Showing posts with label James Purnell. Show all posts
Showing posts with label James Purnell. Show all posts

Wednesday, 27 July 2011

Lying with statistics, and reforming welfare

SICK BENEFITS: 75% ARE FAKING. Yes, that's the good old Express's headline. Call it vicious and disgusting and the owner, porn king Richard Desmond, would no doubt take it as a compliment. For the government's view of the figures, see the DWP website. Their figures show 39% of claimants were found "fit for work" and another 36% stopped claiming. For a very different take on this, see Left Foot Forward . Now, this is a complex subject with a long history, an it's not really relevant to this blog. What IS relevant is that a lot of people are now going to be forced onto the Work Programme, into the hands of providers who proved useless in getting such people into work on the Pathways programme.

I've just been listening to an interesting piece on Newsnight.
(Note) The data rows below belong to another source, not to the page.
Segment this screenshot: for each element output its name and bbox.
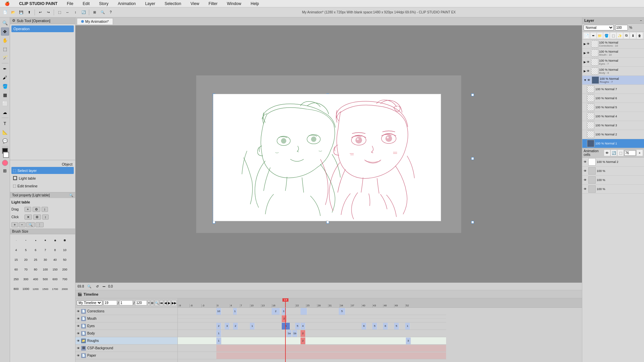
eye-corrections[interactable]: 👁 xyxy=(587,42,590,46)
tool-brush[interactable]: 🖌 xyxy=(1,73,9,81)
lt-btn1[interactable]: + xyxy=(11,222,18,227)
brush-10[interactable]: 10 xyxy=(60,245,69,255)
tc-body-1[interactable]: 1 xyxy=(216,330,221,337)
click-x[interactable]: ✕ xyxy=(24,215,32,220)
canvas-rotate[interactable]: ↺ xyxy=(95,284,100,289)
tc-eyes-5[interactable]: 6 xyxy=(282,323,290,329)
layer-new-vector[interactable]: ✒ xyxy=(590,33,596,39)
tc-eyes-2[interactable]: 3 xyxy=(225,323,230,329)
drag-settings[interactable]: ⚙ xyxy=(33,207,40,212)
anim-cell-1b[interactable]: 👁 100 % xyxy=(582,176,644,185)
color-circle[interactable] xyxy=(2,160,8,166)
layer-rough-4[interactable]: 100 % Normal 4 xyxy=(582,112,644,121)
brush-300[interactable]: 300 xyxy=(21,275,31,284)
save-btn[interactable]: 💾 xyxy=(17,9,25,16)
track-corrections[interactable]: 10 1 2 3 5 xyxy=(178,308,446,315)
eye-anim-2[interactable]: 👁 xyxy=(584,160,587,164)
brush-0.7[interactable] xyxy=(11,236,21,245)
lt-btn3[interactable]: 🔍 xyxy=(26,222,35,227)
brush-700[interactable]: 700 xyxy=(60,275,69,284)
brush-30[interactable]: 30 xyxy=(41,255,50,264)
brush-25[interactable]: 25 xyxy=(31,255,40,264)
menu-layer[interactable]: Layer xyxy=(143,1,157,7)
eye-anim-1a[interactable]: 👁 xyxy=(584,169,587,173)
tc-eyes-11[interactable]: 5 xyxy=(394,323,399,329)
brush-500[interactable]: 500 xyxy=(41,275,50,284)
tl-eye-eyes[interactable]: 👁 xyxy=(77,324,80,328)
brush-1700[interactable]: 1700 xyxy=(50,284,60,294)
anim-frame-input[interactable] xyxy=(624,150,636,156)
menu-animation[interactable]: Animation xyxy=(116,1,138,7)
brush-1[interactable] xyxy=(21,236,31,245)
handle-bot-left[interactable] xyxy=(213,221,215,224)
tool-auto-select[interactable]: 🪄 xyxy=(1,54,9,62)
zoom-in-btn[interactable]: 🔍 xyxy=(99,9,106,16)
brush-60[interactable]: 60 xyxy=(11,265,21,274)
zoom-fit-btn[interactable]: ⊞ xyxy=(91,9,98,16)
layer-delete[interactable]: 🗑 xyxy=(637,33,643,39)
layer-rough-3[interactable]: 100 % Normal 3 xyxy=(582,121,644,130)
tc-eyes-10[interactable]: 6 xyxy=(383,323,388,329)
tl-eye-paper[interactable]: 👁 xyxy=(77,354,80,357)
track-csp-bg[interactable] xyxy=(178,345,446,352)
brush-5[interactable]: 5 xyxy=(21,245,31,255)
timeline-name-select[interactable]: My Timeline xyxy=(77,300,102,305)
tl-layer-eyes[interactable]: 👁 📄 Eyes xyxy=(75,322,177,330)
layer-group-corrections[interactable]: ▶ 👁 100 % Normal Corrections : 10 xyxy=(582,40,644,49)
tool-selection[interactable]: ⬚ xyxy=(1,45,9,53)
anim-cells-btn2[interactable]: 🔄 xyxy=(611,150,617,156)
brush-8[interactable]: 8 xyxy=(50,245,60,255)
brush-2[interactable] xyxy=(41,236,50,245)
background-color[interactable] xyxy=(3,152,9,158)
brush-4[interactable]: 4 xyxy=(11,245,21,255)
brush-1200[interactable]: 1200 xyxy=(31,284,40,294)
tl-eye-body[interactable]: 👁 xyxy=(77,332,80,335)
tl-eye-roughs[interactable]: 👁 xyxy=(77,339,80,343)
blend-mode-select[interactable]: Normal xyxy=(584,25,614,31)
brush-150[interactable]: 150 xyxy=(50,265,60,274)
layer-group-roughs[interactable]: ▼ 👁 100 % Normal Roughs : 7 xyxy=(582,76,644,85)
eye-roughs[interactable]: 👁 xyxy=(587,78,590,82)
tool-move[interactable]: ✋ xyxy=(1,36,9,44)
brush-70[interactable]: 70 xyxy=(21,265,31,274)
tl-add-layer[interactable]: + xyxy=(148,300,150,306)
tc-eyes-1[interactable]: 2 xyxy=(216,323,221,329)
tool-property-search[interactable]: 🔍 xyxy=(69,193,73,197)
menu-file[interactable]: File xyxy=(65,1,75,7)
tc-eyes-12[interactable]: 1 xyxy=(405,323,410,329)
brush-20[interactable]: 20 xyxy=(21,255,31,264)
eye-eyes[interactable]: 👁 xyxy=(587,60,590,64)
tc-roughs-1[interactable]: 1 xyxy=(216,338,221,344)
track-eyes[interactable]: 2 3 2 1 6 5 4 6 5 6 xyxy=(178,322,446,330)
brush-2000[interactable]: 2000 xyxy=(60,284,69,294)
brush-3[interactable] xyxy=(60,236,69,245)
tl-layer-csp-bg[interactable]: 👁 🖼 CSP-Background xyxy=(75,345,177,352)
tool-fill[interactable]: 🪣 xyxy=(1,82,9,90)
tc-roughs-3[interactable]: 3 xyxy=(406,338,411,344)
handle-bot-right[interactable] xyxy=(471,221,474,224)
timeline-start-frame[interactable] xyxy=(104,300,117,305)
brush-80[interactable]: 80 xyxy=(31,265,40,274)
tl-zoom-in[interactable]: 🔍 xyxy=(155,300,159,306)
tool-eraser[interactable]: ⬜ xyxy=(1,100,9,108)
brush-6[interactable]: 6 xyxy=(31,245,40,255)
tc-eyes-7[interactable]: 4 xyxy=(301,323,306,329)
tc-body-2[interactable]: 1a xyxy=(287,330,292,337)
help-btn[interactable]: ? xyxy=(107,9,114,16)
menu-view[interactable]: View xyxy=(189,1,201,7)
menu-window[interactable]: Window xyxy=(225,1,244,7)
handle-mid-right[interactable] xyxy=(471,157,474,160)
tc-corr-3[interactable]: 2 xyxy=(272,308,280,315)
click-arrows2[interactable]: ↕ xyxy=(42,215,49,220)
undo-btn[interactable]: ↩ xyxy=(37,9,44,16)
export-btn[interactable]: ⬆ xyxy=(25,9,33,16)
layer-group-mouth[interactable]: ▶ 👁 100 % Normal Mouth : 10 xyxy=(582,49,644,58)
brush-50[interactable]: 50 xyxy=(60,255,69,264)
layer-panel-collapse[interactable]: − xyxy=(640,19,642,22)
brush-1000[interactable]: 1000 xyxy=(21,284,31,294)
brush-400[interactable]: 400 xyxy=(31,275,40,284)
menu-selection[interactable]: Selection xyxy=(163,1,183,7)
anim-cell-1c[interactable]: 👁 100 % xyxy=(582,185,644,194)
tc-roughs-2[interactable]: 2 xyxy=(301,338,306,344)
tool-pen[interactable]: ✒ xyxy=(1,65,9,73)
James Purnell, who played his part in the Labour government's outsourcing of welfare-to-work, spoke about how Labour voters no longer back the welfare state. He talked to the pollster Peter Kellner, who said that people think it should be a contributory system, benefits in return for contributions, but they now see it not working that way. John Cruddas, another Labour MP, said that the old covenant had broken down. Purnell put forward his view that there should be a guarantee of a government-provided, minimum wage job for everyone out of work for a year, along with an obligation to take it. You would get a higher pension if you'd paid in all your life. In the studio he faced a Tory MP who talked nonsense, and a woman from a think tank who raised some questions. Essentially, Purnell said we should scrap the current system and go back to the drawing board, cutting out most of the minor benefits. The welfare state should be there to protect people. I would have liked to raised some questions about the role of the private sector.

Thursday, 9 December 2010

Think Tanks and Opportunities

A recent edition of Private Eye carried a piece about the "think tank" Demos, where former Work & Pensions secretary James Purnell now works. Demos, says the Eye, is funded by companies like A4e and PWC, which stand to benefit from the Work Programme. (The Demos website doesn't list its funders.) Another former minister with a new job is Jacqui Smith, who now advises Sarina Russo Job Access, an Australian company also bidding for Work Programme contracts. Now Ed West of the Telegraph points out that another influential think tank, the IPPR, is funded by a long list of taxpayer- funded bodies headed (alphabetically, at least) by A4e.

This week Ken Clarke, the Justice Secretary, announced new opportunities for the private sector, in "offender management". As usual, A4e is ahead of the game. They work with offenders in various parts of the country, including providing "employability focused qualifications to offenders carrying out their Community Payback orders in their local communities" in the North East.

And then there's Work Clubs. These are to be part of the Work programme, provided by the Jobcentres, for those who haven't been out of work very long. But A4e have already launched their own Work Clubs in the North East and Derbyshire. Is this a pre-emptive move to take the work away from the Jobcentres?

If anyone wants a handy guide to what A4e does, there's one here. Spot the mistake in, ironically, the "Education & Enterprise" section.

Monday, 5 October 2009

Tory policy - how new is it?

The Conservatives are making much of their welfare-to-work policy. But the BBC's Nick Robinson, on his blog, has pointed out that the plans are pretty much the same as Labour's, and that both parties are exaggerating the differences between them. One of those keen to make the distinction clear is James Purnell, the man who presided over the late, unlamented New Deal contracts and devised FND. On the Demos website he points out the "Holes in Conservative welfare plan". And for a view from the left of both of Tory and Labour, read Dave Osler's article on the Liberal Conspiracy site.
Meanwhile, FND is up and running. It was interesting to see that when the BBC's Working Lunch today wanted a view from one of the providers they looked to Serco.